# PROBLEM REQUIREMENTS:
For every line in the records below that holds "root", make a copy.

Records drawn from a dataset:
------

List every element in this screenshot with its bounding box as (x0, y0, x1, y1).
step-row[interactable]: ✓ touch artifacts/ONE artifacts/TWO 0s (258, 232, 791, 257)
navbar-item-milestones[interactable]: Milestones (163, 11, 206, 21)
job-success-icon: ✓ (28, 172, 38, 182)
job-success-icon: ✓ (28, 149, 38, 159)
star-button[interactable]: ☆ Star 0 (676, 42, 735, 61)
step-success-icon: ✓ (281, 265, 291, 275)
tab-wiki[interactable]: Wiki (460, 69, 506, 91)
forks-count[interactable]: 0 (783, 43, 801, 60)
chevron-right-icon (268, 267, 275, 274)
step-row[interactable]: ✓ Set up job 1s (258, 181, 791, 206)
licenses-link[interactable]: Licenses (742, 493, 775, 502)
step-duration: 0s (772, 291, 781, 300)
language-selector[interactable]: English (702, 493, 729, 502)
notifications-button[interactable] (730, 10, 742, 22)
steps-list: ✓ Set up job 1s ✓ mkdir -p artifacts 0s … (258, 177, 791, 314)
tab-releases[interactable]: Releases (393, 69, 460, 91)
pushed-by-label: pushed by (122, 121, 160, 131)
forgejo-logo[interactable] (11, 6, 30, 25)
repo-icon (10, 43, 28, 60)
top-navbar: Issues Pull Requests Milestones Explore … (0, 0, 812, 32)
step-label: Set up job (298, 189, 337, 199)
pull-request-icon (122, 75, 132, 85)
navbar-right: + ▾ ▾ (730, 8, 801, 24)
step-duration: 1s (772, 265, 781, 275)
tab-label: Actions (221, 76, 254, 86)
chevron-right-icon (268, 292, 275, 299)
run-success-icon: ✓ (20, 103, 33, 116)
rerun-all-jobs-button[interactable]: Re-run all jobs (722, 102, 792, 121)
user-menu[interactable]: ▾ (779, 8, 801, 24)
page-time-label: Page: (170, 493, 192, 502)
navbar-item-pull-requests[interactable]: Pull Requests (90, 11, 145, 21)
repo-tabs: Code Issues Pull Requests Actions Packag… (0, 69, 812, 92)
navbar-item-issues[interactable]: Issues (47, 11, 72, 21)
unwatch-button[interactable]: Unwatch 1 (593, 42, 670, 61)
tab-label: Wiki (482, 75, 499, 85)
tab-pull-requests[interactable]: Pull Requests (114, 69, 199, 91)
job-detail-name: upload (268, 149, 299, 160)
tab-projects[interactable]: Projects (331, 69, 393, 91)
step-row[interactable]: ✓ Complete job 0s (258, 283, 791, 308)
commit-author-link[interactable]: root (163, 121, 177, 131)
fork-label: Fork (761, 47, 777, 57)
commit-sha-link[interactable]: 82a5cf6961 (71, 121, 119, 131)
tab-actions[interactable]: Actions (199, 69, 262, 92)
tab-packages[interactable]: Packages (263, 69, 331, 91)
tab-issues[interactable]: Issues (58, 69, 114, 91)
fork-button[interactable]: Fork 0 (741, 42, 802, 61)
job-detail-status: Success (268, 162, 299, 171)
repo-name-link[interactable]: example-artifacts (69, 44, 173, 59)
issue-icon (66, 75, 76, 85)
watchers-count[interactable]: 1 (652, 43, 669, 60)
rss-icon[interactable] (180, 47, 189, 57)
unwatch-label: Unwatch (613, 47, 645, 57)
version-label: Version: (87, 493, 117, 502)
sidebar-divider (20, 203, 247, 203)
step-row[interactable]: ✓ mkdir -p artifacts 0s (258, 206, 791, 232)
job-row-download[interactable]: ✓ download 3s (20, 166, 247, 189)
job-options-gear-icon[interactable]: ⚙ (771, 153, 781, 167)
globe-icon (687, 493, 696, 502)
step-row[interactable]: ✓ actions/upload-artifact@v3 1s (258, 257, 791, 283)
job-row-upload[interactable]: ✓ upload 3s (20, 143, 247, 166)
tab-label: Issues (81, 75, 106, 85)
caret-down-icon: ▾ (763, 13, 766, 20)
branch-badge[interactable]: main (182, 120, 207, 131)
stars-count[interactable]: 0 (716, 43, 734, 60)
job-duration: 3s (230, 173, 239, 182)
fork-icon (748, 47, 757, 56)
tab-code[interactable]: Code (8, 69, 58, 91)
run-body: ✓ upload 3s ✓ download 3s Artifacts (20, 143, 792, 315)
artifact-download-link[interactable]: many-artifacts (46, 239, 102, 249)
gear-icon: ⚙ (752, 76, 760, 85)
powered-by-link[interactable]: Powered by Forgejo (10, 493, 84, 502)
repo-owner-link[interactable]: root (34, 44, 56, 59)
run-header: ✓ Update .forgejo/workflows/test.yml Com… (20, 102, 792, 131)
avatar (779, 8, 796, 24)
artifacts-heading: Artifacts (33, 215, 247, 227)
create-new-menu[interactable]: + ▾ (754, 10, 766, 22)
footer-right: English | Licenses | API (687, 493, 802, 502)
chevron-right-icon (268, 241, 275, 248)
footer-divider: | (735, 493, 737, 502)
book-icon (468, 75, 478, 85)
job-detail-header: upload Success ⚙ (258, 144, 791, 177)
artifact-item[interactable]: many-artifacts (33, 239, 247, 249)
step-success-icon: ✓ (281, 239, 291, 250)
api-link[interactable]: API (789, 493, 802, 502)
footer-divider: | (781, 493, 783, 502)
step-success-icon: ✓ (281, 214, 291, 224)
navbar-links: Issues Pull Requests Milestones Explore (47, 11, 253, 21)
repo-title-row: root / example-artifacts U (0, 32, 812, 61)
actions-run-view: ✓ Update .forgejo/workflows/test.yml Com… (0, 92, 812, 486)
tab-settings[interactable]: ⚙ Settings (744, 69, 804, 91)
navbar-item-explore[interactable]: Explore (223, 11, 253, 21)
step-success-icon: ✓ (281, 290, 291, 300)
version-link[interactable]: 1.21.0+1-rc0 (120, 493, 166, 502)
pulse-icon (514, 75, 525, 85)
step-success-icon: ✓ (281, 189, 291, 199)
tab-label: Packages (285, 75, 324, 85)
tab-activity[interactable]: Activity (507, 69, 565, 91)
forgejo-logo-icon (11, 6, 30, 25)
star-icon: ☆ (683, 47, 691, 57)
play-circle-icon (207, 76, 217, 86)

------

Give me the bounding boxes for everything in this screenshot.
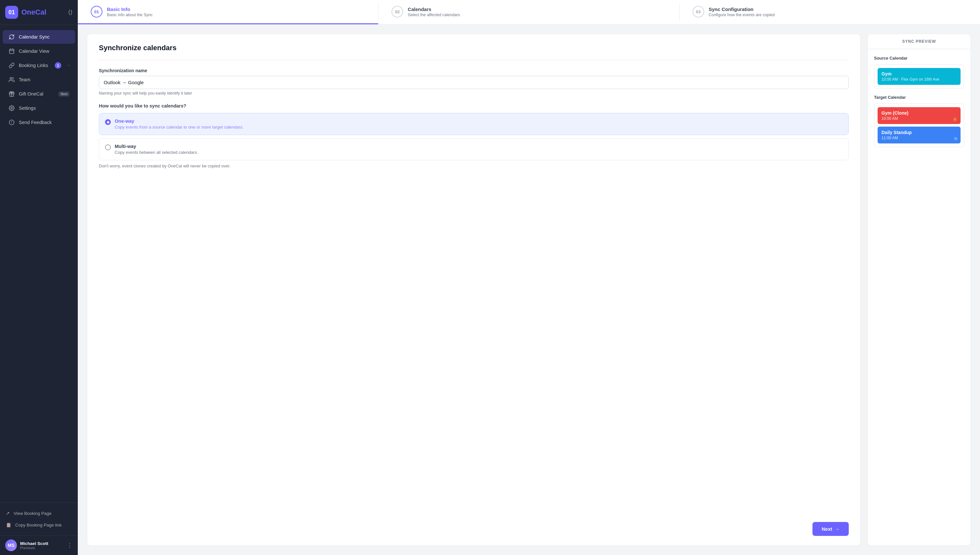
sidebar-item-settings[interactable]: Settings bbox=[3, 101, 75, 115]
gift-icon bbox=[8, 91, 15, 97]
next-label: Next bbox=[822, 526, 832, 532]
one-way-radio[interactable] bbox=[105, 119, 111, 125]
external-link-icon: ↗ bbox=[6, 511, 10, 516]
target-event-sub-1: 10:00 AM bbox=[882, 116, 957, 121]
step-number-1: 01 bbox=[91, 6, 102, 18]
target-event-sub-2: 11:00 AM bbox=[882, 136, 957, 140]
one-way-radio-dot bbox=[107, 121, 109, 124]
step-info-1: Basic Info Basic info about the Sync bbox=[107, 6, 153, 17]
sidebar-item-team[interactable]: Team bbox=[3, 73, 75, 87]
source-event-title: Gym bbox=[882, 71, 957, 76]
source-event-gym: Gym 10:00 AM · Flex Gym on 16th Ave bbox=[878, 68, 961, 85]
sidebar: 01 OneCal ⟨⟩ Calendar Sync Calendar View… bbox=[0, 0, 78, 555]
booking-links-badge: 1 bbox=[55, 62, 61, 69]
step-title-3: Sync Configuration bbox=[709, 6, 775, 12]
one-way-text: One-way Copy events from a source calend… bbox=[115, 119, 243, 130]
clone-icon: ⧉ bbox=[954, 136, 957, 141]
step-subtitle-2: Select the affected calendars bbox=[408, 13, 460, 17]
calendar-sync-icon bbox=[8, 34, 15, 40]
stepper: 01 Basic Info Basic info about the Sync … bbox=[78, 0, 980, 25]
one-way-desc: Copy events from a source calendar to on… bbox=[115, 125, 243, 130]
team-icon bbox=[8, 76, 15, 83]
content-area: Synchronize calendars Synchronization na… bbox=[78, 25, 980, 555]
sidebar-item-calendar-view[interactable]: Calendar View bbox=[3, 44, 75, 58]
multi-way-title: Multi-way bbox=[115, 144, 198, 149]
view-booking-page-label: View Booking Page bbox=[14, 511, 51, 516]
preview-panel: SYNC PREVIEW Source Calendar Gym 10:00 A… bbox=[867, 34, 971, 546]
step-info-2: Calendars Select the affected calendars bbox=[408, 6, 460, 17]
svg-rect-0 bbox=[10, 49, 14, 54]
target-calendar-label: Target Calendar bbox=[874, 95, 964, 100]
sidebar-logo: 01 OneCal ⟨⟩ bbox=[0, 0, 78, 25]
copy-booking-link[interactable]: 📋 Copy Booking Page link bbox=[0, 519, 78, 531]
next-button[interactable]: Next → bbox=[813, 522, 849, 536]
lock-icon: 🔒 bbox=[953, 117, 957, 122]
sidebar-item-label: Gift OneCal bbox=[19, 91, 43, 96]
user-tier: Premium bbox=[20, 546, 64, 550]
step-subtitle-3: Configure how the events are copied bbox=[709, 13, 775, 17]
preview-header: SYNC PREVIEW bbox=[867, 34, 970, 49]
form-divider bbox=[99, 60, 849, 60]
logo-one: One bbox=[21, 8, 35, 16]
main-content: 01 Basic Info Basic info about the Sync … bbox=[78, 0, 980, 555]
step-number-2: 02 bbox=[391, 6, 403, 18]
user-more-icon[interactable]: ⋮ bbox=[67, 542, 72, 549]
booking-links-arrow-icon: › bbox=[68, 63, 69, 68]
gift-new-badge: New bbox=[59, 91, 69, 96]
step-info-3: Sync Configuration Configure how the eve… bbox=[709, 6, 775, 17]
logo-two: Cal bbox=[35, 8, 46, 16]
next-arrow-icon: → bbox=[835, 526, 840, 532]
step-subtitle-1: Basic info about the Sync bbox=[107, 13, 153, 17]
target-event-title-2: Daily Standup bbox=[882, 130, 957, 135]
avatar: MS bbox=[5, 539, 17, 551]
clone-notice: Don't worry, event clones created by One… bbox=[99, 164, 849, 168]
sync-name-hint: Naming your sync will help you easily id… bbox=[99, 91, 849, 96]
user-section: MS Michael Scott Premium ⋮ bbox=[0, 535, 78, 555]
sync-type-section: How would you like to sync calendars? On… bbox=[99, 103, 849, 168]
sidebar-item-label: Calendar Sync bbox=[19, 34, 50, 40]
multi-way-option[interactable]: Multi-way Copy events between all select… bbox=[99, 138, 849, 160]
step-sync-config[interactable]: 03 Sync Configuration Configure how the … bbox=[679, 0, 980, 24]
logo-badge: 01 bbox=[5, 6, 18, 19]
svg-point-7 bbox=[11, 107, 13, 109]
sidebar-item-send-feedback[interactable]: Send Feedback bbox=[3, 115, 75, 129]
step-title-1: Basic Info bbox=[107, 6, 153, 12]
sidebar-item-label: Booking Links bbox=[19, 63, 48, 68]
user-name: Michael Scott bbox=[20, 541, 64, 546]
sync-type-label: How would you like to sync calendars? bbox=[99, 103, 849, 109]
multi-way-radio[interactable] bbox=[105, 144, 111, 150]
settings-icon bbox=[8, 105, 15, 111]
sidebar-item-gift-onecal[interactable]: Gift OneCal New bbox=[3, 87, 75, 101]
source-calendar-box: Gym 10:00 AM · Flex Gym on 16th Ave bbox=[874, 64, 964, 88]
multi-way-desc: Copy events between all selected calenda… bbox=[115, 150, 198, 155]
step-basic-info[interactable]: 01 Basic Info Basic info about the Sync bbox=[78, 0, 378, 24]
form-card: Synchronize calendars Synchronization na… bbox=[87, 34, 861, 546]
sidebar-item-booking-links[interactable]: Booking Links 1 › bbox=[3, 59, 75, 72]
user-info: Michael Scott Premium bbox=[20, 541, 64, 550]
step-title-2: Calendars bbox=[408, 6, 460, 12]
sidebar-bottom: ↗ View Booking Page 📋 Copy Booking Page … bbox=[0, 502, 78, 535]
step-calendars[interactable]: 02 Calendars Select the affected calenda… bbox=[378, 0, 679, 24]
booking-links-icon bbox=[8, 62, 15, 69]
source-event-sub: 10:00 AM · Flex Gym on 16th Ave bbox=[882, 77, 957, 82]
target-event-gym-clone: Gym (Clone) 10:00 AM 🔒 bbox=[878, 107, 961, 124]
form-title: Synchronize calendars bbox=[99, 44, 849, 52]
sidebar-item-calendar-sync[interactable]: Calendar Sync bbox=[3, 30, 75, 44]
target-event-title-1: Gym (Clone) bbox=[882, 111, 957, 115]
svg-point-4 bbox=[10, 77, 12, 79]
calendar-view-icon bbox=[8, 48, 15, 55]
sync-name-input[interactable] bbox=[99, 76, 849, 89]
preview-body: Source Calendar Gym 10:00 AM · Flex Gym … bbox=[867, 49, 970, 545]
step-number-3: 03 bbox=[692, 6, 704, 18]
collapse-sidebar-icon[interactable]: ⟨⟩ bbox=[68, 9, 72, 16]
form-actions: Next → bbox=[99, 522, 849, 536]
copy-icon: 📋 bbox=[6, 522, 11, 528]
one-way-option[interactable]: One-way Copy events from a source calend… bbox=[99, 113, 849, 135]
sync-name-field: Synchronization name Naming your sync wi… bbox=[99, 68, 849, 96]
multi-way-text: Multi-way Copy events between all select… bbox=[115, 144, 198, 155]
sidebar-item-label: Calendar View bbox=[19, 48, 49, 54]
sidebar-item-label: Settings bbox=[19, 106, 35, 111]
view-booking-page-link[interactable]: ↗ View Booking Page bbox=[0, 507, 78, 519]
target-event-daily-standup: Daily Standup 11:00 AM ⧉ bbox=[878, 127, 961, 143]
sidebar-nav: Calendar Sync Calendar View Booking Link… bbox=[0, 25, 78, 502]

------

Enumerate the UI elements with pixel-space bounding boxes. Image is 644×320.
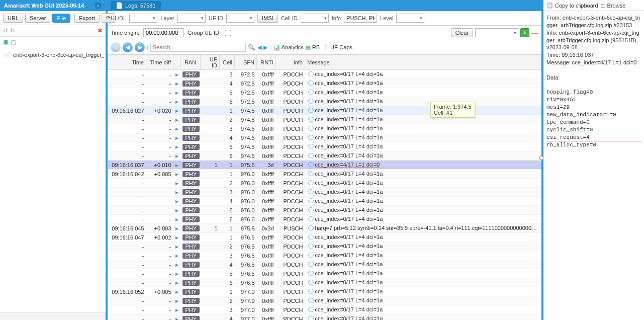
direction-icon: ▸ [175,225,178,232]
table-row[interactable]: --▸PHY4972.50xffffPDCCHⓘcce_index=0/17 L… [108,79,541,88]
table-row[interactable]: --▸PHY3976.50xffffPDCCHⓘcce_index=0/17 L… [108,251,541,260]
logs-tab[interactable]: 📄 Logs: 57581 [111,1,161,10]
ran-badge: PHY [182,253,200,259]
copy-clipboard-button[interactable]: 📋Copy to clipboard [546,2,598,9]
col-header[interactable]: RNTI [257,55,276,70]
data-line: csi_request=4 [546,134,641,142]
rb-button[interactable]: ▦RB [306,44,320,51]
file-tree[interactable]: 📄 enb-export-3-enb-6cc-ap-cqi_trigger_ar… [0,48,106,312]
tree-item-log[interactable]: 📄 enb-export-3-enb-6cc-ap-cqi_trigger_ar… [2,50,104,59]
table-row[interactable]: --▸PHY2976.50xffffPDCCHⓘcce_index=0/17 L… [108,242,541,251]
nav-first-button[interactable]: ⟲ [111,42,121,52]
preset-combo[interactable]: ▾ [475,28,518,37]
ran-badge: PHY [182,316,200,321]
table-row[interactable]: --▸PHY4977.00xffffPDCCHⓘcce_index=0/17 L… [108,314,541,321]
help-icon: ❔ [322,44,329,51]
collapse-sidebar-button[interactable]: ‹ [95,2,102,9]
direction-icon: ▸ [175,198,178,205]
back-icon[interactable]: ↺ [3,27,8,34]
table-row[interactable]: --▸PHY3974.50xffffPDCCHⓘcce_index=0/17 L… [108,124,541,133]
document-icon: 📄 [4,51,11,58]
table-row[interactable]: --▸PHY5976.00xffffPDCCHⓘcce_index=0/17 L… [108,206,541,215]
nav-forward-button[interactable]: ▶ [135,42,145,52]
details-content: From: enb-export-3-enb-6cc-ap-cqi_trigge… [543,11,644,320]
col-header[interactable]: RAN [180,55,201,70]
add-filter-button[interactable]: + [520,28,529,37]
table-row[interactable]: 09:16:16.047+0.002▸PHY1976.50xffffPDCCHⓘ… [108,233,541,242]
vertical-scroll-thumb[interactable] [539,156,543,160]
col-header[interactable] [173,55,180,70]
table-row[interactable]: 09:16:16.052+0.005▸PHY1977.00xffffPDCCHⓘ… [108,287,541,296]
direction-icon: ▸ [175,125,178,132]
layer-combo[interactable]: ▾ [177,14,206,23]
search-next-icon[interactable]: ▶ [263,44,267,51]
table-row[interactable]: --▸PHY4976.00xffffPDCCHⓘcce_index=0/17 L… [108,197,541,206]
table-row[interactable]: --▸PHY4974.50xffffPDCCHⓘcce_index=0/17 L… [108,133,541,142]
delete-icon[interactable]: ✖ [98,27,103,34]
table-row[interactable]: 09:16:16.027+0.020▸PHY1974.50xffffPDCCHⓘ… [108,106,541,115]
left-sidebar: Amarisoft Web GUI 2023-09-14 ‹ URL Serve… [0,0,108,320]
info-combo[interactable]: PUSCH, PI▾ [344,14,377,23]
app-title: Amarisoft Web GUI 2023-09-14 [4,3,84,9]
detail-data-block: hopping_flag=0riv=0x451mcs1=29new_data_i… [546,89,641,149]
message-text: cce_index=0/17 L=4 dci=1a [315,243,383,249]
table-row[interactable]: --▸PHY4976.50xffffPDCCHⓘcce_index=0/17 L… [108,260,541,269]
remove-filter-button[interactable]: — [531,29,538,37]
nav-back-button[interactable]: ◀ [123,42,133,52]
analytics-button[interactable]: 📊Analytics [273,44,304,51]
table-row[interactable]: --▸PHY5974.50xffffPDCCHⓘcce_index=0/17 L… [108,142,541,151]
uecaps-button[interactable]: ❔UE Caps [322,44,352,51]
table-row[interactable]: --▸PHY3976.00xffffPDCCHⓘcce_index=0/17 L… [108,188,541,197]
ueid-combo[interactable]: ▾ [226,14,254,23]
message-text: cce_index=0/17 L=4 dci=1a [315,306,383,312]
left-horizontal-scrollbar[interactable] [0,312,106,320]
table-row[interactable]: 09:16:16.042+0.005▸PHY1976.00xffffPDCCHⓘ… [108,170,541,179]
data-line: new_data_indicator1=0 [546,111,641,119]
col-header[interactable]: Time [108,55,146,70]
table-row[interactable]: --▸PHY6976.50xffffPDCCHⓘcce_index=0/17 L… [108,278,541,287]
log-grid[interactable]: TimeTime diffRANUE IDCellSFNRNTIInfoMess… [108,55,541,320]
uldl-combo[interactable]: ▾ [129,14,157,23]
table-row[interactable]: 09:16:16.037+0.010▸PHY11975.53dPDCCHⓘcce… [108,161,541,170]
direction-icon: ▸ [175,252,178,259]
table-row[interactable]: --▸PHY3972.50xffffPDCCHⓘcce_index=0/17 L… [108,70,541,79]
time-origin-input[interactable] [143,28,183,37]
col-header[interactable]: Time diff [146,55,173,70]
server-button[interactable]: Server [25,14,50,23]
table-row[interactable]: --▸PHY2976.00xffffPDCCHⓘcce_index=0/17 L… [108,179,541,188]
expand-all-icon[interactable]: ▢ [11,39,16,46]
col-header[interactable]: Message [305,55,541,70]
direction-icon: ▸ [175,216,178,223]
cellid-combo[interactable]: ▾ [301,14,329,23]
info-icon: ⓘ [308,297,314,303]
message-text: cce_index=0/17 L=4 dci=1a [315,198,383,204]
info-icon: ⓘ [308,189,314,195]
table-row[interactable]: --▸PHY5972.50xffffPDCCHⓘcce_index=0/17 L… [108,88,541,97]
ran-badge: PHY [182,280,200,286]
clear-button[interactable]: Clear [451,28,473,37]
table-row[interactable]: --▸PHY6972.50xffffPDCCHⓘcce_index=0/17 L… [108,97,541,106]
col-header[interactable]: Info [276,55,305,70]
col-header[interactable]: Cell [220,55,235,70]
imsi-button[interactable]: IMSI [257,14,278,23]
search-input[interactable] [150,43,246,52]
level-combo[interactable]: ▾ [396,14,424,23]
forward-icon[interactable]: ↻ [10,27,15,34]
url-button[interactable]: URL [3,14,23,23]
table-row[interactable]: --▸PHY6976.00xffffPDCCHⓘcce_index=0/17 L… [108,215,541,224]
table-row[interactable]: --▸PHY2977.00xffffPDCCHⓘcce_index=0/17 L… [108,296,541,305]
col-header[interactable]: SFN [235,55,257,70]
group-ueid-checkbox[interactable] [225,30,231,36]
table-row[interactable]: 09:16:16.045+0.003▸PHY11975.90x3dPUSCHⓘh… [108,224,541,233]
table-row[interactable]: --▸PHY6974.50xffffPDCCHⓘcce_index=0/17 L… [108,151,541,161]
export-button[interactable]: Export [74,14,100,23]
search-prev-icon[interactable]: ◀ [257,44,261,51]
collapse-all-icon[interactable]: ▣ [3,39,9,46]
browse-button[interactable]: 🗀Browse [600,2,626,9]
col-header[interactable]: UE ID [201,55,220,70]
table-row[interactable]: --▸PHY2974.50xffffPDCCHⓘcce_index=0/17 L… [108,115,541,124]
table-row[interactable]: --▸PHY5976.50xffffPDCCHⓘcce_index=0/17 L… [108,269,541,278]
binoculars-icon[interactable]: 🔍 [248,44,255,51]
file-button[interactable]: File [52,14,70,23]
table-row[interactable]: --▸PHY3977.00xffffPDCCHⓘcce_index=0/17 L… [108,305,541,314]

------

# THE ANSWER:
commit-author-link[interactable]: root (163, 121, 177, 131)
repo-owner-link[interactable]: root (34, 44, 56, 59)
repo-title-row: root / example-artifacts U (0, 32, 812, 61)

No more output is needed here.